- _Description of the task_:
Check each line of the entries below for the string "Realtime"; copy every line where it appears.

--- START ---

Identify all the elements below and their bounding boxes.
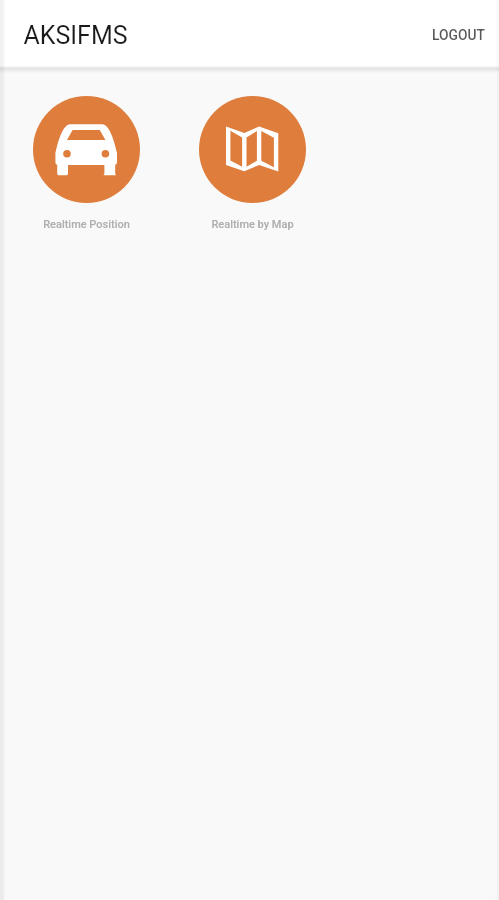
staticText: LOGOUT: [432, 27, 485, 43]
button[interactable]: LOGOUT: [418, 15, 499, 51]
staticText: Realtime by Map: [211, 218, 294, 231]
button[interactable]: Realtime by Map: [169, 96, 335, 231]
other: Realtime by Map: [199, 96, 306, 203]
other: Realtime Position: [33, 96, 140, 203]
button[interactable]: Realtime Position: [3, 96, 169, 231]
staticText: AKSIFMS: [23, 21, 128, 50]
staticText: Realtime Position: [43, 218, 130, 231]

--- END ---

- _Answer box_:
staticText: Realtime by Map: [211, 218, 294, 231]
button[interactable]: Realtime by Map: [169, 96, 335, 231]
other: Realtime by Map: [199, 96, 306, 203]
other: Realtime Position: [33, 96, 140, 203]
button[interactable]: Realtime Position: [3, 96, 169, 231]
staticText: Realtime Position: [43, 218, 130, 231]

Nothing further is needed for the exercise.